Calculating the exact percentage of oxygen produced in the ocean is difficult because the amounts are constantly changing. Scientists can use satellite imagery to track photosynthesizing plankton and estimate the amount of photosynthesis occurring in the ocean, but satellite imagery cannot tell the whole story. The amount of plankton changes seasonally and in response to changes in the water’s nutrient load, temperature, and other factors. Studies have shown that the amount of oxygen in specific locations varies with time of day and with the tides.

It’s important to remember that although the ocean produces at least 50% of the oxygen on Earth, roughly the same amount is consumed by marine life.
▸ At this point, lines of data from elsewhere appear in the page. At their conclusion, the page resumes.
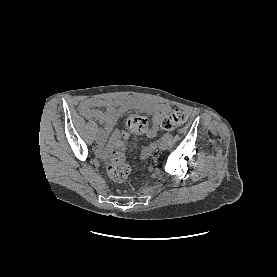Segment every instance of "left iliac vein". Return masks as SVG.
<instances>
[{"label":"left iliac vein","instance_id":"4c4485c4","mask_svg":"<svg viewBox=\"0 0 277 277\" xmlns=\"http://www.w3.org/2000/svg\"><path fill=\"white\" fill-rule=\"evenodd\" d=\"M167 148V144L165 143V142H160L159 144H158V149L160 150V151H163V150H165Z\"/></svg>","mask_w":277,"mask_h":277}]
</instances>
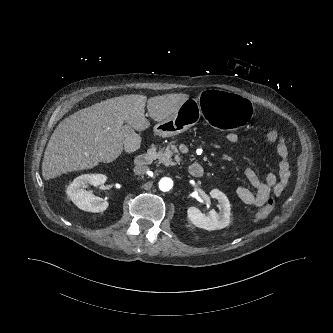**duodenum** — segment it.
Wrapping results in <instances>:
<instances>
[{"mask_svg": "<svg viewBox=\"0 0 333 333\" xmlns=\"http://www.w3.org/2000/svg\"><path fill=\"white\" fill-rule=\"evenodd\" d=\"M154 151L151 150L146 154H141L137 156L135 161V167L139 171H143L150 163H152L154 159ZM189 173L192 177L195 178H201L204 174V168L203 166L198 163L194 162L189 166Z\"/></svg>", "mask_w": 333, "mask_h": 333, "instance_id": "1", "label": "duodenum"}]
</instances>
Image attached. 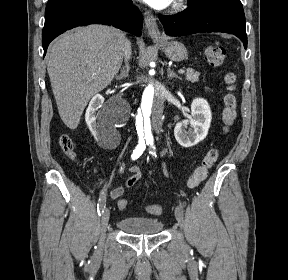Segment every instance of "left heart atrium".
I'll return each mask as SVG.
<instances>
[{"instance_id": "39dd6f15", "label": "left heart atrium", "mask_w": 288, "mask_h": 280, "mask_svg": "<svg viewBox=\"0 0 288 280\" xmlns=\"http://www.w3.org/2000/svg\"><path fill=\"white\" fill-rule=\"evenodd\" d=\"M156 9H164L170 5L173 0H142Z\"/></svg>"}]
</instances>
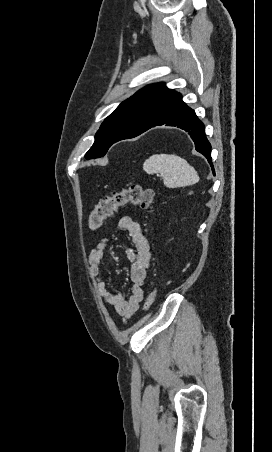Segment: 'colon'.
Here are the masks:
<instances>
[{
    "instance_id": "colon-1",
    "label": "colon",
    "mask_w": 272,
    "mask_h": 452,
    "mask_svg": "<svg viewBox=\"0 0 272 452\" xmlns=\"http://www.w3.org/2000/svg\"><path fill=\"white\" fill-rule=\"evenodd\" d=\"M155 192L152 189H145L138 184H130L119 190L113 191L109 195L101 198L90 210L88 223L91 229H99L103 222L114 216L116 212L127 206L140 207L142 209L152 208L155 202ZM158 290L153 288L144 304L147 310L155 301Z\"/></svg>"
}]
</instances>
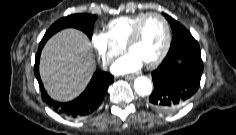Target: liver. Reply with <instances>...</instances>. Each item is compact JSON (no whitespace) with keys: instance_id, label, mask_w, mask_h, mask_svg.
<instances>
[{"instance_id":"obj_1","label":"liver","mask_w":236,"mask_h":135,"mask_svg":"<svg viewBox=\"0 0 236 135\" xmlns=\"http://www.w3.org/2000/svg\"><path fill=\"white\" fill-rule=\"evenodd\" d=\"M96 68L88 37L73 28L64 29L45 44L40 76L47 93L55 100L69 101L88 84Z\"/></svg>"}]
</instances>
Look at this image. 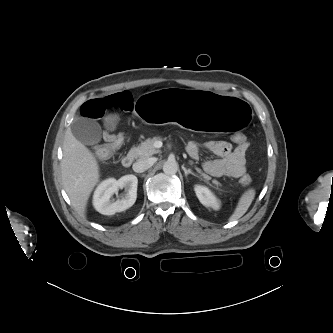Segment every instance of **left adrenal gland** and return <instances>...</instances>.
<instances>
[{
	"mask_svg": "<svg viewBox=\"0 0 333 333\" xmlns=\"http://www.w3.org/2000/svg\"><path fill=\"white\" fill-rule=\"evenodd\" d=\"M184 173H185V177L187 178L189 174L196 176L198 178H200V176L194 172H192L190 169H186L184 166L182 167Z\"/></svg>",
	"mask_w": 333,
	"mask_h": 333,
	"instance_id": "obj_1",
	"label": "left adrenal gland"
}]
</instances>
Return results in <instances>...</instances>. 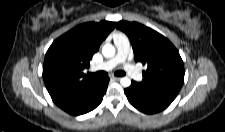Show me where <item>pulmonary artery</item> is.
<instances>
[{"instance_id":"pulmonary-artery-1","label":"pulmonary artery","mask_w":225,"mask_h":132,"mask_svg":"<svg viewBox=\"0 0 225 132\" xmlns=\"http://www.w3.org/2000/svg\"><path fill=\"white\" fill-rule=\"evenodd\" d=\"M115 46L117 48V54L114 58L100 63L98 65L93 66L91 69L101 70V71H108L114 68L116 65L120 63H124L129 55L130 52V41L126 36H120L114 39ZM125 70L130 74L131 77L140 81L142 80L141 73L134 68L131 64L124 65Z\"/></svg>"}]
</instances>
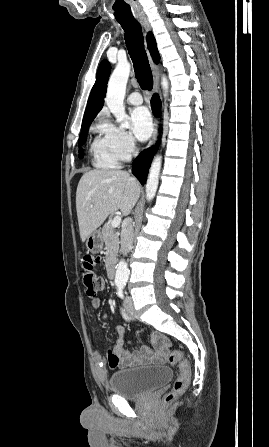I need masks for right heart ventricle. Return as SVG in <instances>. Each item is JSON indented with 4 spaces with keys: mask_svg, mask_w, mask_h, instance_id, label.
Listing matches in <instances>:
<instances>
[{
    "mask_svg": "<svg viewBox=\"0 0 269 447\" xmlns=\"http://www.w3.org/2000/svg\"><path fill=\"white\" fill-rule=\"evenodd\" d=\"M92 163L97 168H115L120 158L113 149L110 137L102 133L91 144Z\"/></svg>",
    "mask_w": 269,
    "mask_h": 447,
    "instance_id": "obj_1",
    "label": "right heart ventricle"
}]
</instances>
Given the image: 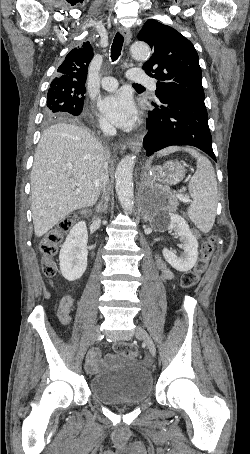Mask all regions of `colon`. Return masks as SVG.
Wrapping results in <instances>:
<instances>
[{
	"label": "colon",
	"instance_id": "obj_1",
	"mask_svg": "<svg viewBox=\"0 0 250 454\" xmlns=\"http://www.w3.org/2000/svg\"><path fill=\"white\" fill-rule=\"evenodd\" d=\"M73 223V217L65 218L56 227L51 229L39 244V249L44 259L43 272L47 277H52L56 273V265L53 259L58 253L64 233L72 227ZM216 243V238L211 237L202 244L199 258L194 267L186 271L181 277L180 286L183 289H190L198 283L201 275L209 265V261L215 251ZM114 350L117 354L129 359H136L138 357L137 349L128 343H117Z\"/></svg>",
	"mask_w": 250,
	"mask_h": 454
}]
</instances>
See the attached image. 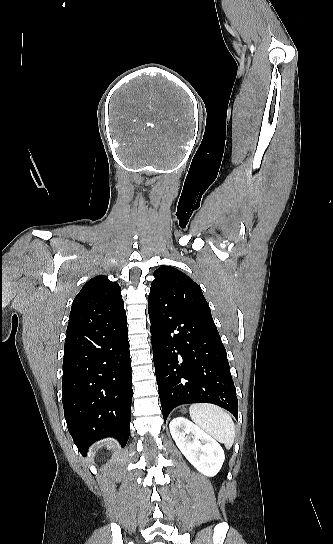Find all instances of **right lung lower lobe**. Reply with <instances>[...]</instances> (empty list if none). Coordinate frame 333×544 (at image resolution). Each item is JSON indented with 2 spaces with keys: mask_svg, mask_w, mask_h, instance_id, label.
I'll use <instances>...</instances> for the list:
<instances>
[{
  "mask_svg": "<svg viewBox=\"0 0 333 544\" xmlns=\"http://www.w3.org/2000/svg\"><path fill=\"white\" fill-rule=\"evenodd\" d=\"M63 408L69 433L86 455L94 442L128 440L132 374L126 313L67 333Z\"/></svg>",
  "mask_w": 333,
  "mask_h": 544,
  "instance_id": "right-lung-lower-lobe-1",
  "label": "right lung lower lobe"
}]
</instances>
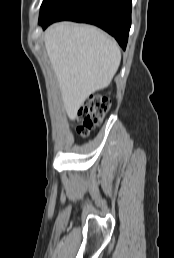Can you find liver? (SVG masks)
<instances>
[{"label":"liver","instance_id":"obj_1","mask_svg":"<svg viewBox=\"0 0 174 258\" xmlns=\"http://www.w3.org/2000/svg\"><path fill=\"white\" fill-rule=\"evenodd\" d=\"M44 43L69 118L85 99L106 88L121 61L116 41L90 25L56 23L44 34Z\"/></svg>","mask_w":174,"mask_h":258}]
</instances>
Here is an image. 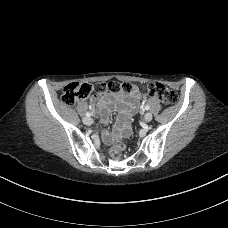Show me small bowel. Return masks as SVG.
<instances>
[{"label":"small bowel","instance_id":"small-bowel-1","mask_svg":"<svg viewBox=\"0 0 228 228\" xmlns=\"http://www.w3.org/2000/svg\"><path fill=\"white\" fill-rule=\"evenodd\" d=\"M139 100L140 94L138 92H134L130 97L107 92L99 97L94 96L90 99L91 104L98 110L104 126L107 125L112 111L119 112L118 122L114 131L112 133L105 131L107 142H112L130 134L131 128L128 124V117L137 110Z\"/></svg>","mask_w":228,"mask_h":228}]
</instances>
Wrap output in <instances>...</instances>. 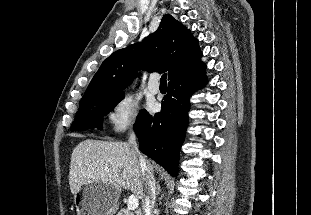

Like animals on land, marine animals use oxygen to breathe, and both plants and animals use oxygen for cellular respiration. Oxygen is also consumed when dead plants and animals decay in the ocean. There is also oxygen in the atmosphere which has accumulated over hundreds of millions of years. As land animals, most of the oxygen humans breathe comes from this source.

This is particularly problematic when algal blooms die and the decomposition process uses oxygen faster than it can be replenished. This can create areas of extremely low oxygen concentrations, or hypoxia. These areas are often called dead zones, because the oxygen levels are too low to support most marine life. NOAA’s National Centers for Coastal Ocean Science conducts extensive research and forecasting on algal blooms and hypoxia to lessen the harm done to the ocean ecosystem and human environment.